Did you watch Camping? What did you think? If you want to keep up with Harry, you’ll find season-long updates in our weekly TV roundup column, Boobs on Your Tube.
So I saw the trailer and I just don’t understand the timeline – does the whole series take place during this weekend camping trip? How long is the series? I already know I’m not going to watch it because I cant handle the sympathetic embarrassment I get watching those sorts of unlikable characters. But I’m still curious.
“American adaptation of the same-named British comedy about a group of married Gen-Xers who spend a weekend being jerks in the woods”
How do I take this genre out of my Netflix profile?
I looked up the British version of this because I hadn’t heard of it before. Turns out the same people made a new series starting next week called Sally4Ever about a woman who has a lesbian affair! I am excited but also slightly weirded out.
Infinity Days Of Sally
I am VERY excited about Sally4Ever. I was going to review it unless you want to review it, most favored Sally. You know where to find me!

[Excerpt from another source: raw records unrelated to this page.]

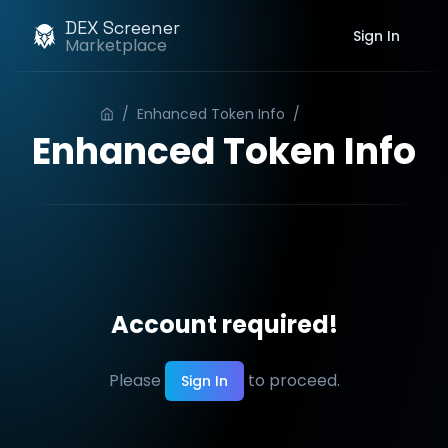
DEX Screener
Sign In
Marketplace
/
Enhanced Token Info
/
Order
Enhanced Token Info
Account required!
Please
to proceed.
Sign In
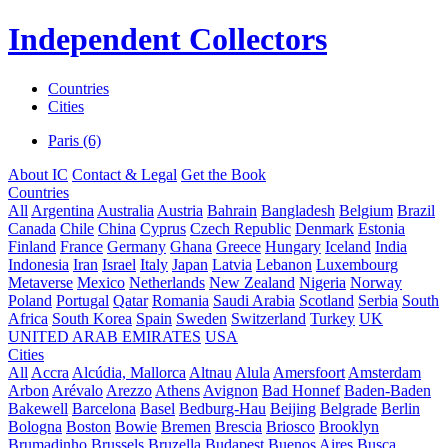
Independent Collectors
Countries
Cities
Paris (6)
About IC
Contact & Legal
Get the Book
Countries
All
Argentina
Australia
Austria
Bahrain
Bangladesh
Belgium
Brazil
Canada
Chile
China
Cyprus
Czech Republic
Denmark
Estonia
Finland
France
Germany
Ghana
Greece
Hungary
Iceland
India
Indonesia
Iran
Israel
Italy
Japan
Latvia
Lebanon
Luxembourg
Metaverse
Mexico
Netherlands
New Zealand
Nigeria
Norway
Poland
Portugal
Qatar
Romania
Saudi Arabia
Scotland
Serbia
South
Africa
South Korea
Spain
Sweden
Switzerland
Turkey
UK
UNITED ARAB EMIRATES
USA
Cities
All
Accra
Alcúdia, Mallorca
Altnau
Alula
Amersfoort
Amsterdam
Arbon
Arévalo
Arezzo
Athens
Avignon
Bad Honnef
Baden-Baden
Bakewell
Barcelona
Basel
Bedburg-Hau
Beijing
Belgrade
Berlin
Bologna
Boston
Bowie
Bremen
Brescia
Briosco
Brooklyn
Brumadinho
Brussels
Bruzella
Budapest
Buenos Aires
Busca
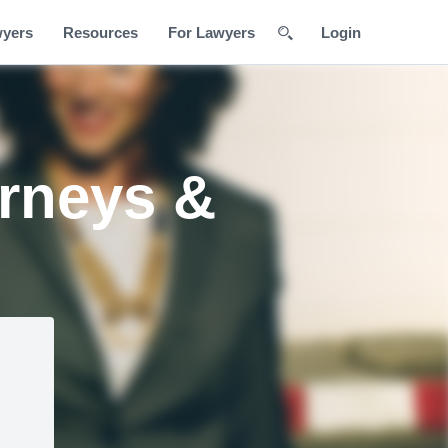
wyers
Resources
For Lawyers
Login
orneys &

SALLY PLEASE REVIEW SALLY4EVER
*British TV lesbians radar pings*
*Finds out it’s on Sky Atlantic*
I haven’t yet seen the show, but I read an interesting review/interview with Garner and Konner about how Garner’s character is really a woman with chronic pain and how this experience of continuous long-term pain has corroded her personality and affected her behavior. (This is to be explored over the course of the show, apparently.) I thought that was fascinating and also a great way to highlight women chronic-pain sufferers! So for that reason, I’m willing to give it a shot.
Does it get better than the pilot because oy, it was practically unwatchable. I held out to the end because that’s what you do for Jen Garner but this might be asking too much.
Ouch. Watching the pilot was an experience of chronic pain.
I agree with everything you’ve said.
Maybe a different lead might have worked better. I just have zero empathy for Jennifer Garner. I’m trying to come up with a likeable alternative: Octavia Spencer, Jane Krakowski, Zosia Mamet, Bebe Neuwirth…
Wait, I’ve got it: Melanie Scrafano. I can see her stealing everyone’s mattresses and finding it funny.